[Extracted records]
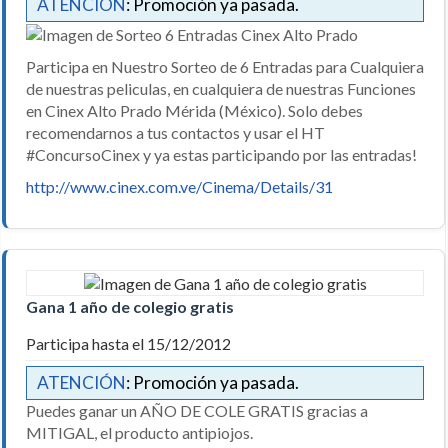
ATENCIÓN
: Promoción ya pasada.
Participa en Nuestro Sorteo de 6 Entradas para Cualquiera
de nuestras peliculas, en cualquiera de nuestras Funciones
en Cinex Alto Prado Mérida (México). Solo debes
recomendarnos a tus contactos y usar el HT
#ConcursoCinex y ya estas participando por las entradas!
http://www.cinex.com.ve/Cinema/Details/31
Gana 1 año de colegio gratis
Participa hasta el 15/12/2012
ATENCIÓN
: Promoción ya pasada.
Puedes ganar un AÑO DE COLE GRATIS gracias a
MITIGAL, el producto antipiojos.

- _DIRECTIONS_
What you give back should be only the lines of the records above, starting at the line with "Participa en Nuestro" and ending at the line with "#ConcursoCinex y ya", restated word for word.

- _ANSWER BELOW_
Participa en Nuestro Sorteo de 6 Entradas para Cualquiera
de nuestras peliculas, en cualquiera de nuestras Funciones
en Cinex Alto Prado Mérida (México). Solo debes
recomendarnos a tus contactos y usar el HT
#ConcursoCinex y ya estas participando por las entradas!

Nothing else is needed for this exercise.